Statistical analysis

Statistical Analysis System (SAS) software was used (SAS Institute Inc. Cary, North Carolina, SAS 9.2). Initially, two different analyses were performed for each outcome variable: A “between-person” analysis and a “within-person analysis”. The “between-person” analysis addressed the question of whether patients who had higher vitamin D tended to have lower disease activity (or other outcomes). To perform this analysis we assessed the association between patient-specific average vitamin D levels, and patient-specific average disease activity levels. The “within person” analysis addressed the question of whether patients tended to have less disease activity when they had higher vitamin D levels. To perform this analysis we create two new variables: 1) the difference between a patient’s observed vitamin D at each visit and that patient’s average vitamin D, and 2) the difference between a patient’s observed level of disease activity at each visit and that patient’s average level of disease activity. Then we assessed the association between those two variables using a longitudinal regression model.

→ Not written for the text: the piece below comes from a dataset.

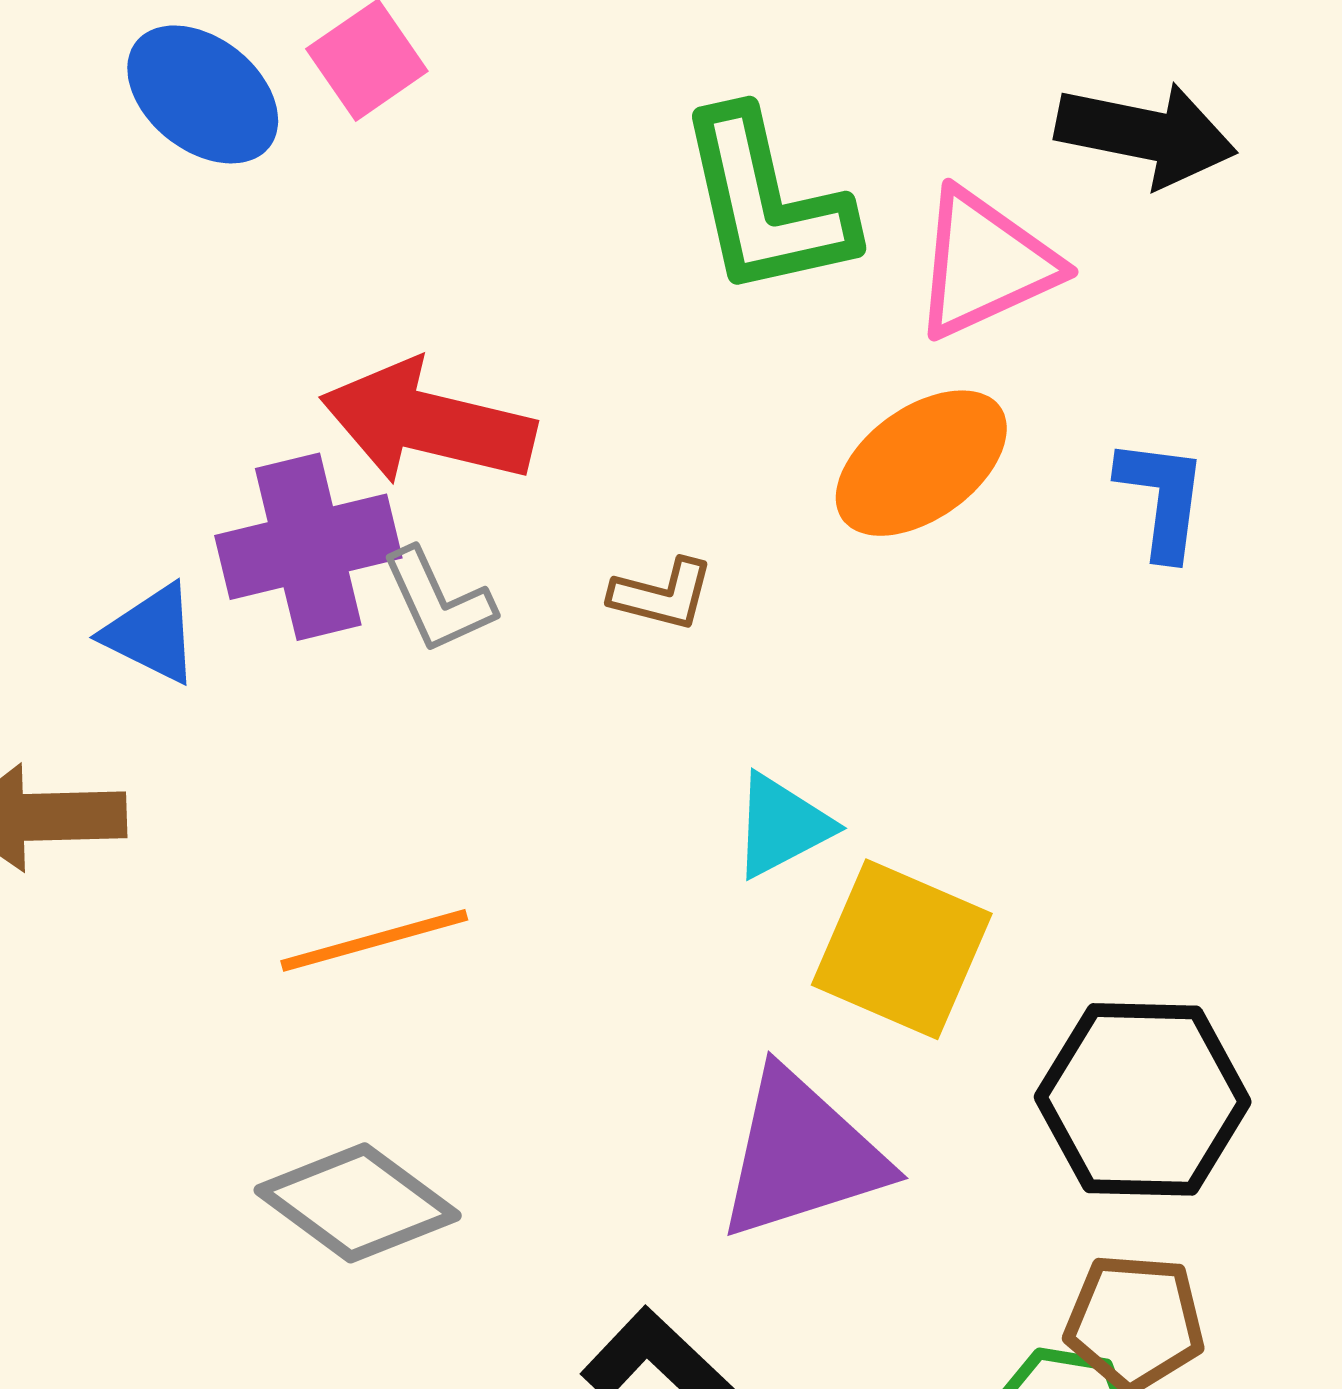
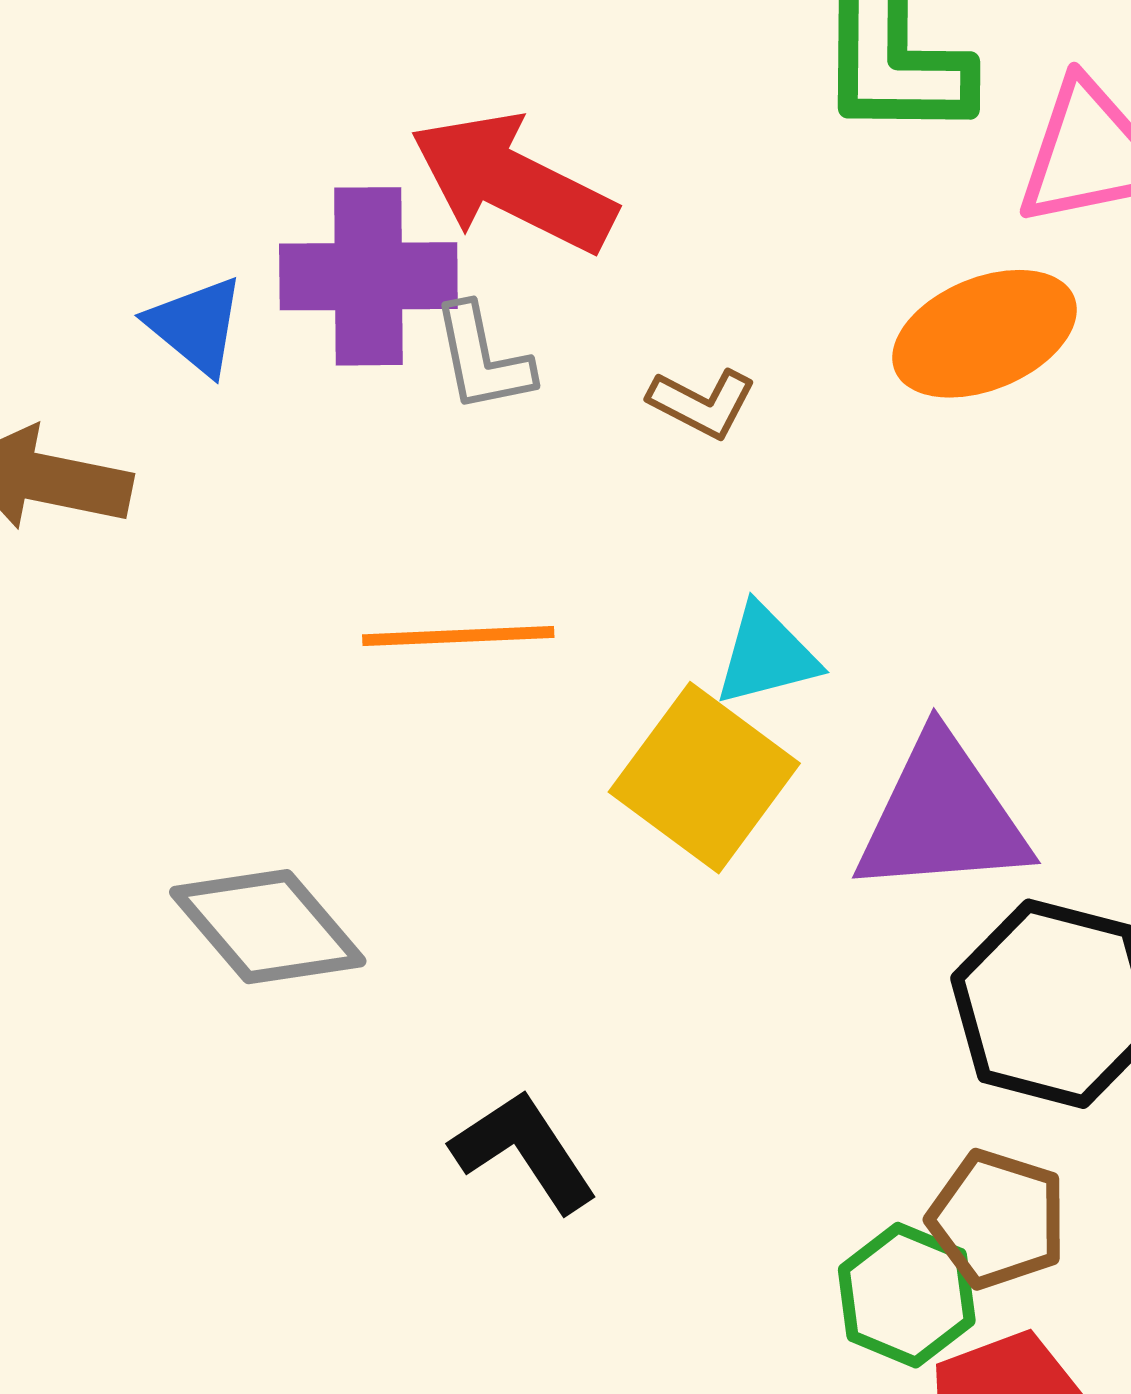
orange line: (374, 940) -> (458, 636), moved
yellow square: (902, 949) -> (704, 778), moved
purple triangle: (802, 1155) -> (942, 816), moved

If the results of both the “between-person” and “within-person” analyses were consistent, we summarized the results with a single longitudinal regression model of disease activity regressed on vitamin D which draws from both types of relationships.

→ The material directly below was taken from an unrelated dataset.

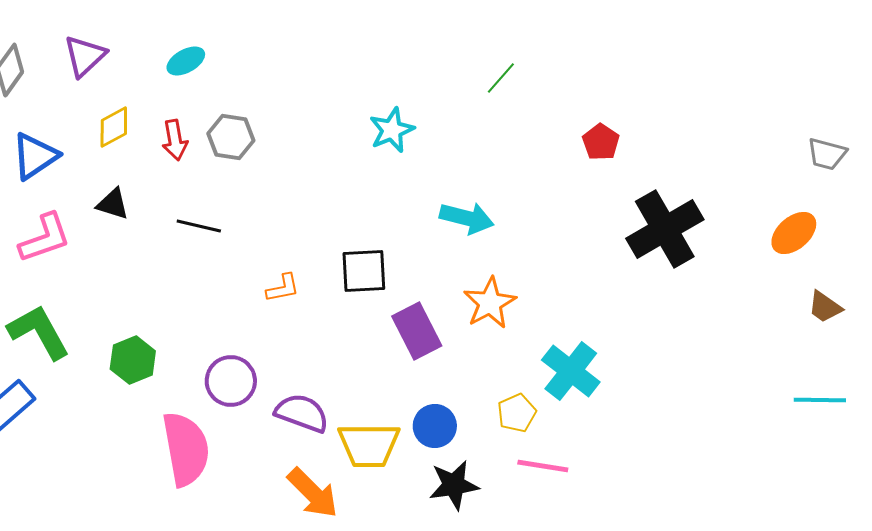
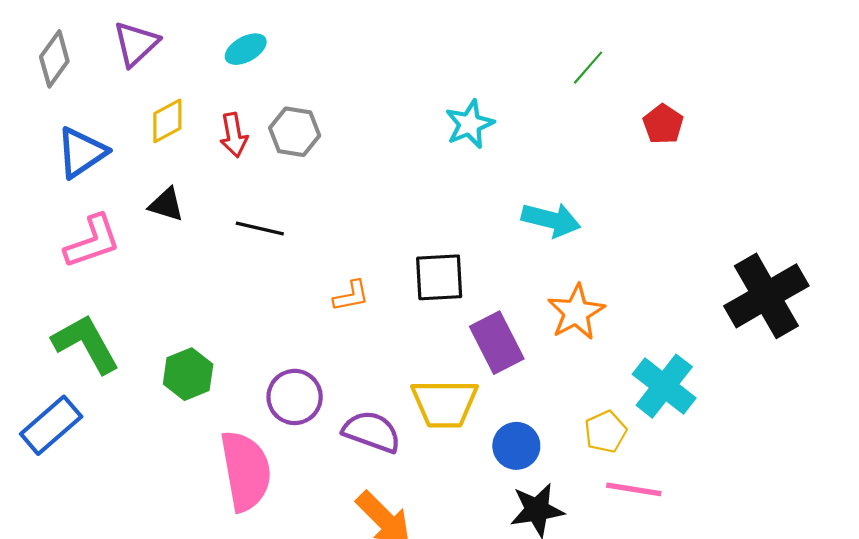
red pentagon: (601, 142) -> (663, 124), moved
black cross: (665, 229) -> (766, 296), moved
yellow trapezoid: (369, 445) -> (445, 403), moved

For each analysis, we fit two models: 1) a model that assumed a linear relationship between vitamin D and disease activity (“one-slope model”), and a model that allowed for the linear relationship between vitamin D and disease activity to change after vitamin D reached 40 mg/nL (two slope models). These models were based on exploratory analyses that suggested that the relationship between some variables and vitamin D changed at that point. In all models we controlled for race, age, age squared, sex, use of prednisone, use of hydroxychloroquine and date. Correlations between multiple observations from the same patients were modeled using mixed effects models with random intercepts and an auto-regressive correlation structure for the residuals. Dependent variables considered included PGA, SELENA-SLEDAI, complement C3, complement C4, anti-dsDNA, hs-CRP, and log-transformed urine protein/creatinine ratio. We also fit models with binary dependent variables (e.g. PGA≥1) to determine the association between vitamin D levels and the odds of high disease activity.

Results

Demographic and other baseline variables

From May 2009 to October 2011. 1006 SLE patients in the cohort contributed 5935 visits with serum 25-hydroxyvitamin D measurements. They were 91% female with mean age 49.6 (SD = 13.2). 54% were Caucasian, 37% African-American and 8% other ethnicities. 110 (11%) contributed 1 visit, 313 (31%) had 2–5 visits, 517 (51%) had 6–9 visits, and 65 (6%) had 10–16 visits.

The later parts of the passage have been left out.